The outcomes are considered against the national curriculum and can be easily worked into providing reporting against descriptions.
There are a number of applications across STEM KLA groups, so we’ll break it down into each.
First, a list of equipment:
- Bridge Constructor free iPad and Android app
- Paddlepop sticks
- Glue (PVC is fine, though you might prefer something stronger)
- String - nylon, 1.5mm in thickness
- A 10 litre bucket
- 2 tables, equal height
The basic project is for students to construct a bridge from basic materials using a number of possible designs and test it for weight carrying capacity.
Students can use the construction process and data to analyse their project outcome, a few of which we can explore here, and others you may know or find out along the way.
Preferably, ask students how they could measure, analyse and explore data!
There might be some strange answers – run with it and see what you come up with!
Start with Bridge Constructor – a lesson on basic techniques, principles and ideas can be explored with the App.
Students work through free levels and develop ideas on bridge building.
Students start by planning their investigation – what combination of materials, designs and techniques would work the best?

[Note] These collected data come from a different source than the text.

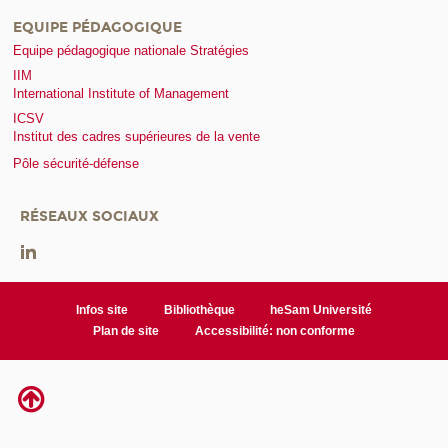
EQUIPE PÉDAGOGIQUE
Equipe pédagogique nationale Stratégies
IIM
International Institute of Management
ICSV
Institut des cadres supérieures de la vente
Pôle sécurité-défense
RÉSEAUX SOCIAUX
Infos site
Bibliothèque
heSam Université
Plan de site
Accessibilité: non conforme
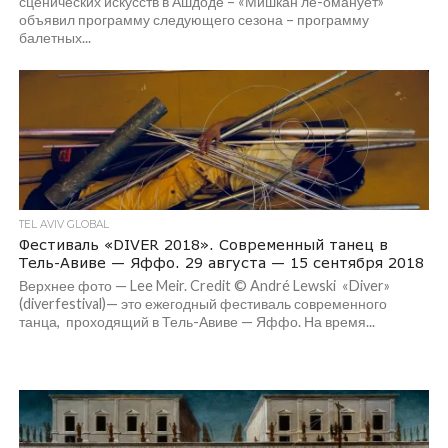
сценических искусств в Ашдоде – «Мишкан ле-омануёт»
объявил программу следующего сезона – программу
балетных...
TEL AVIV GLOBAL
Фестиваль «DIVER 2018». Современный танец в
Тель-Авиве — Яффо. 29 августа — 15 сентября 2018
Верхнее фото — Lee Meir. Credit © André Lewski «Diver»
(diverfestival)— это ежегодный фестиваль современного
танца, проходящий в Тель-Авиве — Яффо. На время...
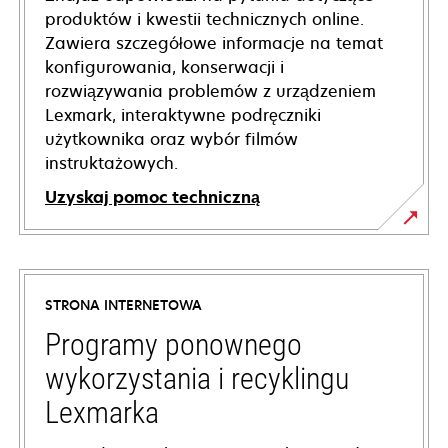
produktów i kwestii technicznych online.
Zawiera szczegółowe informacje na temat
konfigurowania, konserwacji i
rozwiązywania problemów z urządzeniem
Lexmark, interaktywne podręczniki
użytkownika oraz wybór filmów
instruktażowych.
Uzyskaj pomoc techniczną
opens
in
a
STRONA INTERNETOWA
new
tab
Programy ponownego
wykorzystania i recyklingu
Lexmarka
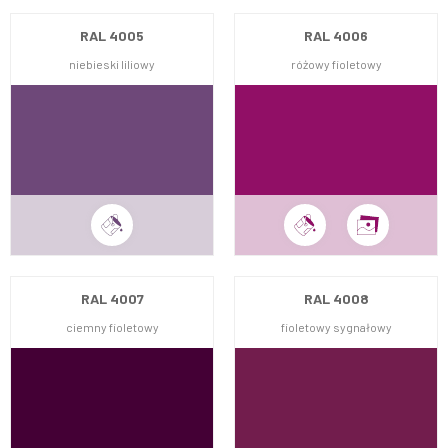
RAL 4005
RAL 4006
niebieski liliowy
różowy fioletowy
RAL 4007
RAL 4008
ciemny fioletowy
fioletowy sygnałowy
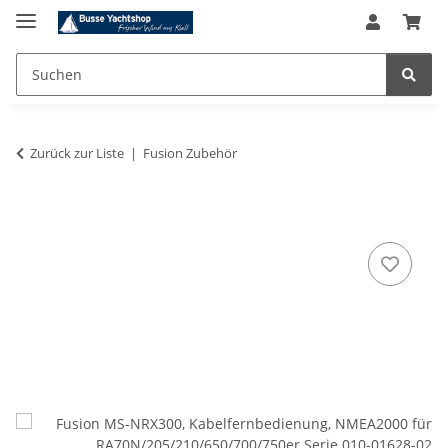
Zurück zur Liste
Fusion Zubehör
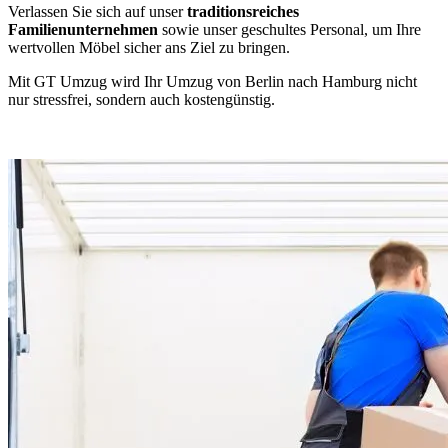
Verlassen Sie sich auf unser
traditionsreiches
Familienunternehmen
sowie unser geschultes Personal, um Ihre
wertvollen Möbel sicher ans Ziel zu bringen.
Mit GT Umzug wird Ihr Umzug von Berlin nach Hamburg nicht
nur stressfrei, sondern auch kostengünstig.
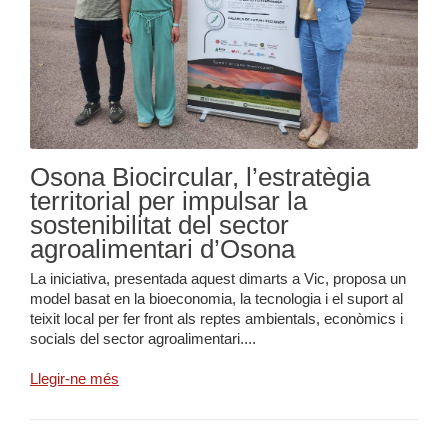
Osona Biocircular, l’estratègia
territorial per impulsar la
sostenibilitat del sector
agroalimentari d’Osona
La iniciativa, presentada aquest dimarts a Vic, proposa un
model basat en la bioeconomia, la tecnologia i el suport al
teixit local per fer front als reptes ambientals, econòmics i
socials del sector agroalimentari....
Llegir-ne més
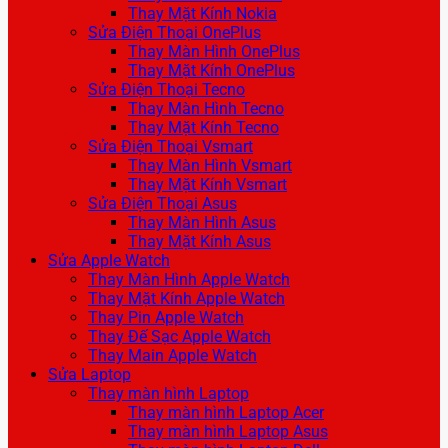
Thay Mặt Kính Nokia
Sửa Điện Thoại OnePlus
Thay Màn Hình OnePlus
Thay Mặt Kính OnePlus
Sửa Điện Thoại Tecno
Thay Màn Hình Tecno
Thay Mặt Kính Tecno
Sửa Điện Thoại Vsmart
Thay Màn Hình Vsmart
Thay Mặt Kính Vsmart
Sửa Điện Thoại Asus
Thay Màn Hình Asus
Thay Mặt Kính Asus
Sửa Apple Watch
Thay Màn Hình Apple Watch
Thay Mặt Kính Apple Watch
Thay Pin Apple Watch
Thay Đế Sạc Apple Watch
Thay Main Apple Watch
Sửa Laptop
Thay màn hình Laptop
Thay màn hình Laptop Acer
Thay màn hình Laptop Asus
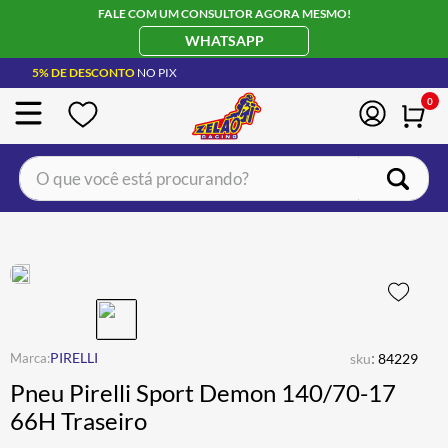
FALE COM UM CONSULTOR AGORA MESMO!
WHATSAPP
5% DE DESCONTO
NO PIX
0
O que você está procurando?
TERMOS MAIS BUSCADOS
CAPACETE LS2
1
º
BOTA
2
º
JAQUETA
3
º
ÓCULOS SOLAR
:
4
º
PIRELLI
sku
84229
Pneu Pirelli Sport Demon 140/70-17
LUVA
5
º
66H Traseiro
BAU
6
º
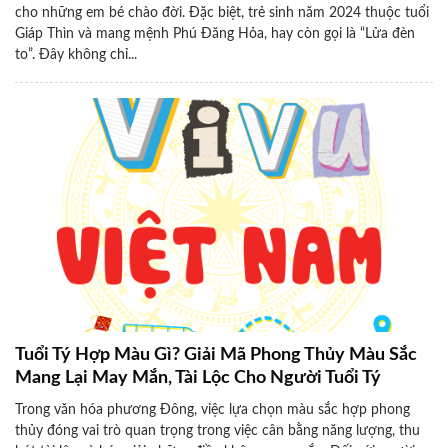
cho những em bé chào đời. Đặc biệt, trẻ sinh năm 2024 thuộc tuổi
Giáp Thìn và mang mệnh Phú Đăng Hỏa, hay còn gọi là “Lửa đèn
to”. Đây không chỉ...
Tuổi Tý Hợp Màu Gì? Giải Mã Phong Thủy Màu Sắc
Mang Lại May Mắn, Tài Lộc Cho Người Tuổi Tý
Trong văn hóa phương Đông, việc lựa chọn màu sắc hợp phong
thủy đóng vai trò quan trọng trong việc cân bằng năng lượng, thu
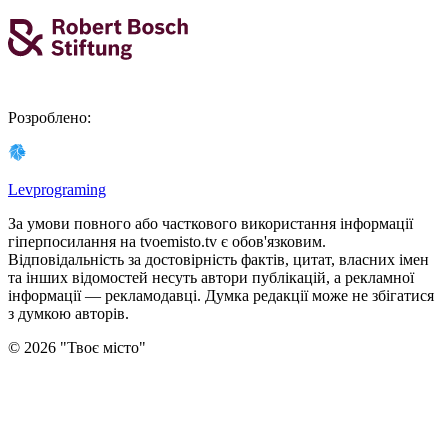
Розроблено
:
Levprograming
За умови повного або часткового використання iнформацiї
гіперпосилання на tvoemisto.tv є обов'язковим.
Відповідальність за достовірність фактів, цитат, власних імен
та інших відомостей несуть автори публікацій, а рекламної
інформації — рекламодавці. Думка редакцiї може не збiгатися
з думкою авторiв.
©
2026
"
Твоє місто
"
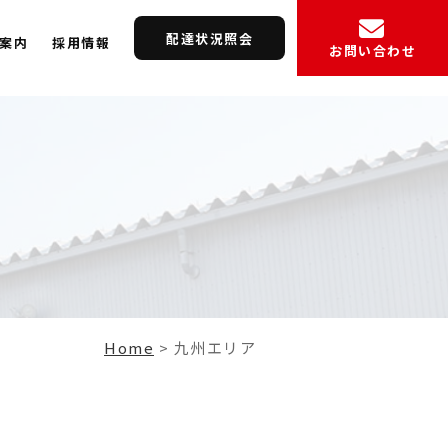
配達状況照会
案内
採用情報
お問い合わせ
Home
>
九州エリア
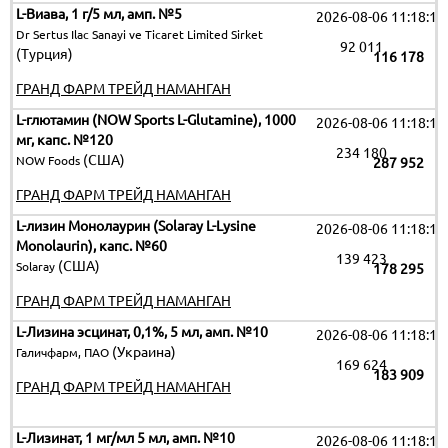
L-Виава, 1 г/5 мл, амп. №5
2026-08-06 11:18:19
Dr Sertus Ilac Sanayi ve Ticaret Limited Sirket
92 011
(Турция)
116 178
ГРАНД ФАРМ ТРЕЙД НАМАНГАН
L-глютамин (NOW Sports L-Glutamine), 1000
2026-08-06 11:18:19
мг, капс. №120
234 180
(США)
NOW Foods
287 952
ГРАНД ФАРМ ТРЕЙД НАМАНГАН
L-лизин Монолаурин (Solaray L-Lysine
2026-08-06 11:18:19
Monolaurin), капс. №60
139 423
(США)
Solaray
178 295
ГРАНД ФАРМ ТРЕЙД НАМАНГАН
L-Лизина эсцинат, 0,1%, 5 мл, амп. №10
2026-08-06 11:18:19
(Украина)
Галичфарм, ПАО
169 624
183 909
ГРАНД ФАРМ ТРЕЙД НАМАНГАН
L-Лизинат, 1 мг/мл 5 мл, амп. №10
2026-08-06 11:18:19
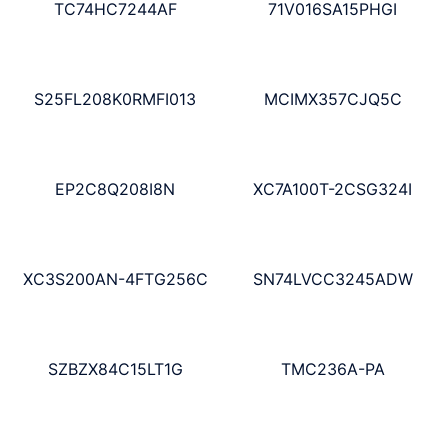
TC74HC7244AF
71V016SA15PHGI
S25FL208K0RMFI013
MCIMX357CJQ5C
EP2C8Q208I8N
XC7A100T-2CSG324I
XC3S200AN-4FTG256C
SN74LVCC3245ADW
SZBZX84C15LT1G
TMC236A-PA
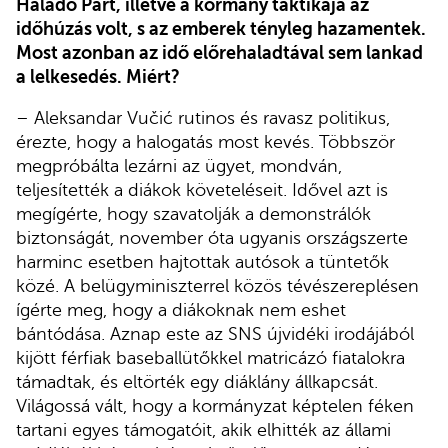
Haladó Párt, illetve a kormány taktikája az
időhúzás volt, s az emberek tényleg hazamentek.
Most azonban az idő előrehaladtával sem lankad
a lelkesedés. Miért?
– Aleksandar Vučić rutinos és ravasz politikus,
érezte, hogy a halogatás most kevés. Többször
megpróbálta lezárni az ügyet, mondván,
teljesítették a diákok követeléseit. Idővel azt is
megígérte, hogy szavatolják a demonstrálók
biztonságát, november óta ugyanis országszerte
harminc esetben hajtottak autósok a tüntetők
közé. A belügyminiszterrel közös tévészereplésen
ígérte meg, hogy a diákoknak nem eshet
bántódása. Aznap este az SNS újvidéki irodájából
kijött férfiak baseballütőkkel matricázó fiatalokra
támadtak, és eltörték egy diáklány állkapcsát.
Világossá vált, hogy a kormányzat képtelen féken
tartani egyes támogatóit, akik elhitték az állami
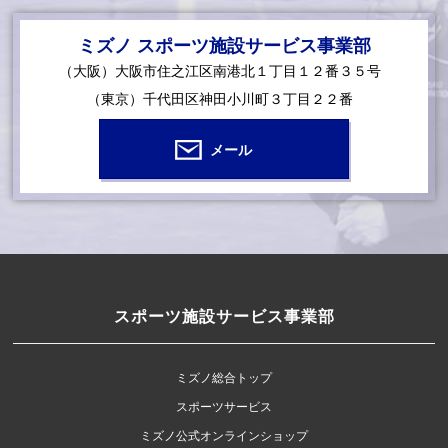
ミズノ スポーツ施設サービス事業部
（大阪）大阪市住之江区南港北１丁目１２番３５号
（東京）千代田区神田小川町３丁目２２番
メール
スポーツ施設サービス事業部
ミズノ総合トップ
スポーツサービス
ミズノ公式オンラインショップ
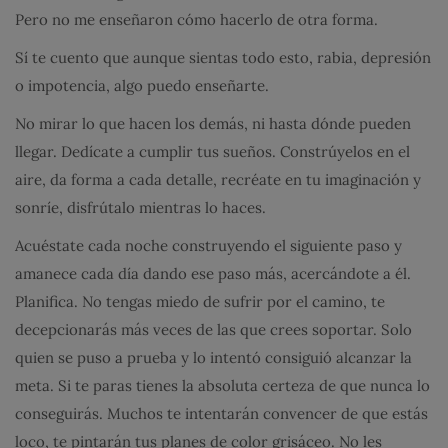
Pero no me enseñaron cómo hacerlo de otra forma.
Sí te cuento que aunque sientas todo esto, rabia, depresión
o impotencia, algo puedo enseñarte.
No mirar lo que hacen los demás, ni hasta dónde pueden
llegar. Dedícate a cumplir tus sueños. Constrúyelos en el
aire, da forma a cada detalle, recréate en tu imaginación y
sonríe, disfrútalo mientras lo haces.
Acuéstate cada noche construyendo el siguiente paso y
amanece cada día dando ese paso más, acercándote a él.
Planifica. No tengas miedo de sufrir por el camino, te
decepcionarás más veces de las que crees soportar. Solo
quien se puso a prueba y lo intentó consiguió alcanzar la
meta. Si te paras tienes la absoluta certeza de que nunca lo
conseguirás. Muchos te intentarán convencer de que estás
loco, te pintarán tus planes de color grisáceo. No les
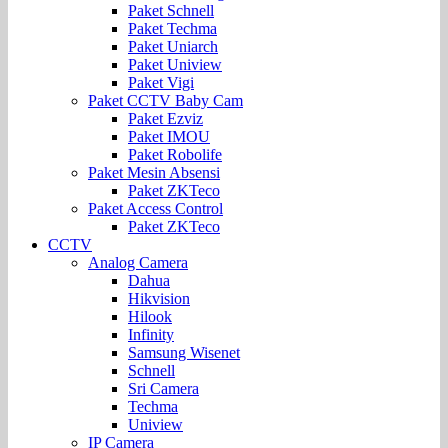
Paket Schnell
Paket Techma
Paket Uniarch
Paket Uniview
Paket Vigi
Paket CCTV Baby Cam
Paket Ezviz
Paket IMOU
Paket Robolife
Paket Mesin Absensi
Paket ZKTeco
Paket Access Control
Paket ZKTeco
CCTV
Analog Camera
Dahua
Hikvision
Hilook
Infinity
Samsung Wisenet
Schnell
Sri Camera
Techma
Uniview
IP Camera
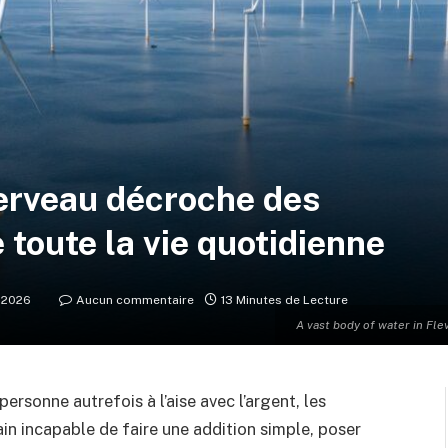
cerveau décroche des
 toute la vie quotidienne
r 2026
Aucun commentaire
13 Minutes de Lecture
A vast body of water in Fl
ersonne autrefois à l’aise avec l’argent, les
ain incapable de faire une addition simple, poser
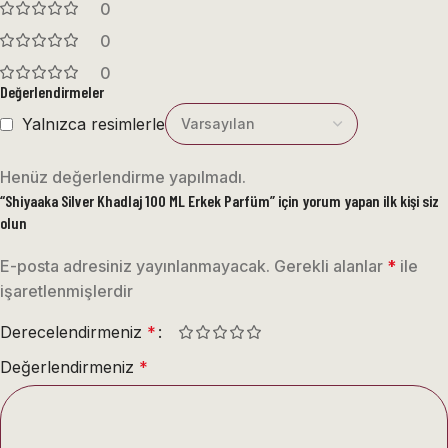
0
0
0
Değerlendirmeler
Yalnızca resimlerle
Henüz değerlendirme yapılmadı.
“Shiyaaka Silver Khadlaj 100 ML Erkek Parfüm” için yorum yapan ilk kişi siz
olun
E-posta adresiniz yayınlanmayacak.
Gerekli alanlar
*
ile
işaretlenmişlerdir
Derecelendirmeniz
*
Değerlendirmeniz
*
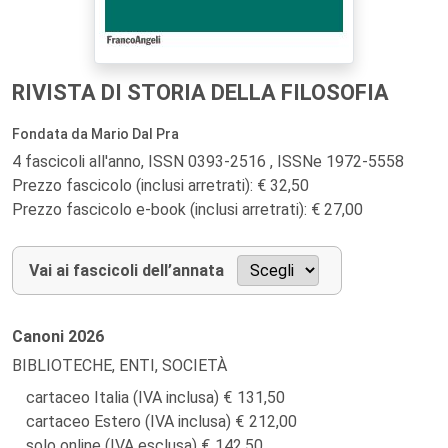
RIVISTA DI STORIA DELLA FILOSOFIA
Fondata da Mario Dal Pra
4 fascicoli all'anno, ISSN 0393-2516 , ISSNe 1972-5558
Prezzo fascicolo (inclusi arretrati): € 32,50
Prezzo fascicolo e-book (inclusi arretrati): € 27,00
Vai ai fascicoli dell’annata
Canoni
2026
BIBLIOTECHE, ENTI, SOCIETÀ
cartaceo Italia (IVA inclusa)
131,50
cartaceo Estero (IVA inclusa)
212,00
solo online (IVA esclusa)
142,50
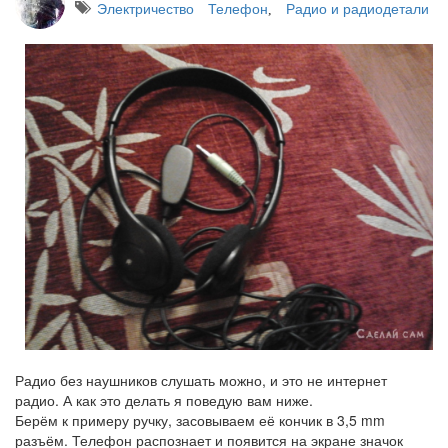
Электричество
Телефон
Радио и радиодетали
,
Радио без наушников слушать можно, и это не интернет
радио. А как это делать я поведую вам ниже.
Берём к примеру ручку, засовываем её кончик в 3,5 mm
разъём. Телефон распознает и появится на экране значок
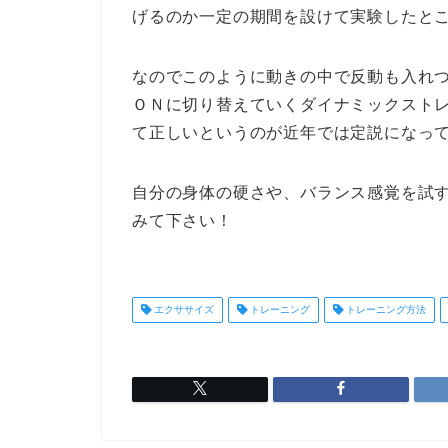
げるのか一定の期間を設けて実験したと
なのでこのように動きの中で反動も入れ
ＯＮに切り替えていくダイナミックスト
て正しいというのが近年では定説になっ
自分の身体の硬さや、バランス感覚を試
みて下さい！
エクササイズ
トレーニング
トレーニング方法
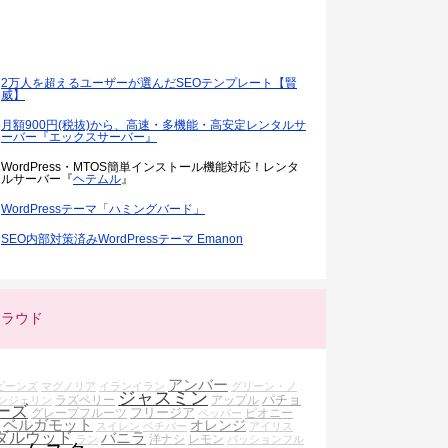
2万人を超えるユーザーが選んだSEOテンプレート【賢
威】
月額900円(税抜)から、高速・多機能・高安定レンタルサ
ーバー『エックスサーバー』
WordPress・MTOS簡単インストール機能対応！レンタ
ルサーバー『
ヘテムル
』
WordPressテーマ「ハミングバード」
SEO内部対策済みWordPressテーマ Emanon
クラウド
アンバー
ビーンズ
マグノリア
イランイラン
グリーン・ノ
ジャスミン
パチョ
ラズベリー
アップル
ンジェリン
ーズ
フリージア
グレープフルーツ
ピオニー
ペッパー
ベルガモット
オレンジ
スイレン
ベチバー
アイリス
ダルウッド
バニラ
洋ナシ
レモン
ラン
パッションフル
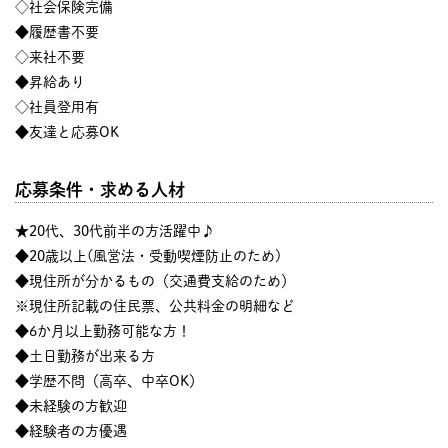
◇社会保険完備
◆履歴書不要
◇来社不要
◆昇給あり
◇社員登用有
◆友達と応募OK
応募条件・求める人材
★20代、30代前半の方活躍中♪
◆20歳以上(風営法・受動喫煙防止のため)
◆現住所が分かるもの（交通費支給のため）
※現住所記載の住民票、公共料金の明細など
◆6か月以上勤務可能な方！
◆土日勤務が出来る方
◆学歴不問（高卒、中卒OK）
◆未経験の方歓迎
◆経験者の方優遇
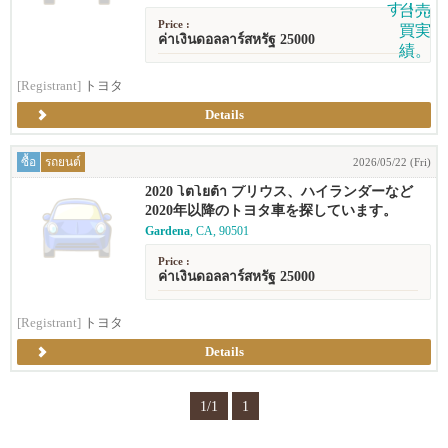
Price :
ค่าเงินดอลลาร์สหรัฐ 25000
[Registrant]
トヨタ
Details
ซื้อ
รถยนต์
2026/05/22 (Fri)
2020 โตโยต้า プリウス、ハイランダーなど
2020年以降のトヨタ車を探しています。
Gardena
, CA, 90501
Price :
ค่าเงินดอลลาร์สหรัฐ 25000
[Registrant]
トヨタ
Details
1/1
1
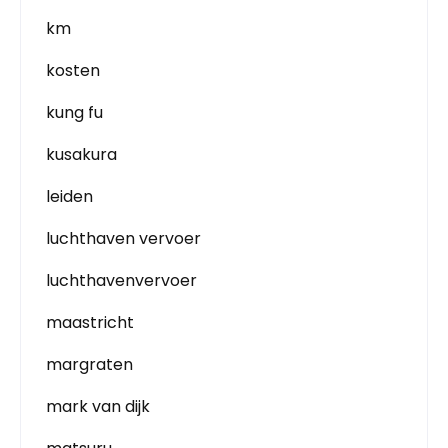
km
kosten
kung fu
kusakura
leiden
luchthaven vervoer
luchthavenvervoer
maastricht
margraten
mark van dijk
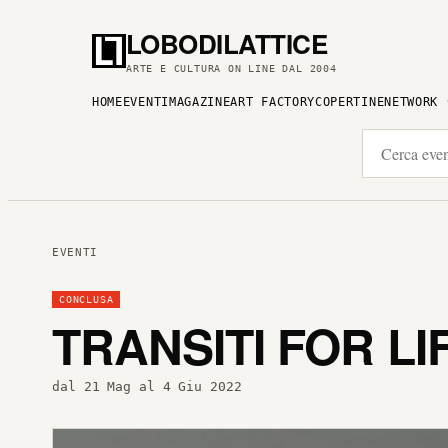
LOBODILATTICE
ARTE E CULTURA ON LINE DAL 2004
HOME
EVENTI
MAGAZINE
ART FACTORY
COPERTINE
NETWORK
EVENTI
CONCLUSA
TRANSITI FOR LI
dal 21 Mag al 4 Giu 2022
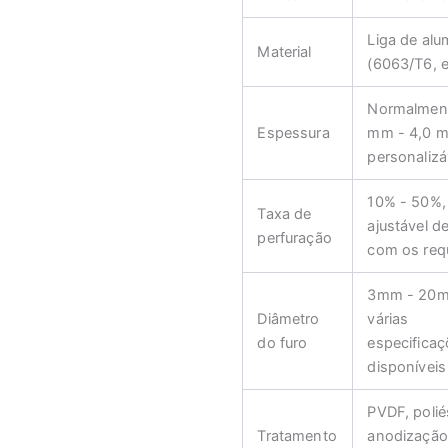
Liga de alu
Material
(6063/T6, e
Normalment
Espessura
mm - 4,0 
personalizá
10% - 50%,
Taxa de
ajustável d
perfuração
com os requ
3mm - 20
Diâmetro
várias
do furo
especifica
disponíveis
PVDF, polié
Tratamento
anodização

Have students create a plan given what is available to them.
They can predict the weight their bridge can carry, draw and annotate designs.
Have them set a series of criteria or rules, such as maximum or minimum length, height, width and layers of sticks, so they have some control variables.
Gather and record their hypothesis and predictions.
Build the bridge! Have students record the building procedure using a camera, as they can use this to create a photostory or video later of their journey – publishing is an important aspect of inquiry and challenge based learning!
Testing/final measurement takes place between two tables, with a bucket suspended below the bridge.
Have it only a 10cm off the floor, as the splash can be big! Pour water into the bucket slowly.
If the bridge becomes ‘unsafe’ or broken, that’s its maximum! Have students photograph/video the process and record data, like weight – which parts broke first? Why? How can this be improved? What would happen if we spread the load out (multiple anchor points)?
Students use their predictions and compare them with the actual weight the bridge carried.
They can also compile whole class data and graph it using box plots, analyse statistics such as median, mean and mode, and create graphs of their work.
A critical step is publishing. Have students upload videos, create a website on Wordpress or Wix, and document their project. It would be a fantastic learning tool for future classes and could become quite the competition year after year!
It is a complex journey, especially when we give students a bucket of tools and little direction.
But, with a little guidance, STEM can be great fun, and a very worthwhile learning experience!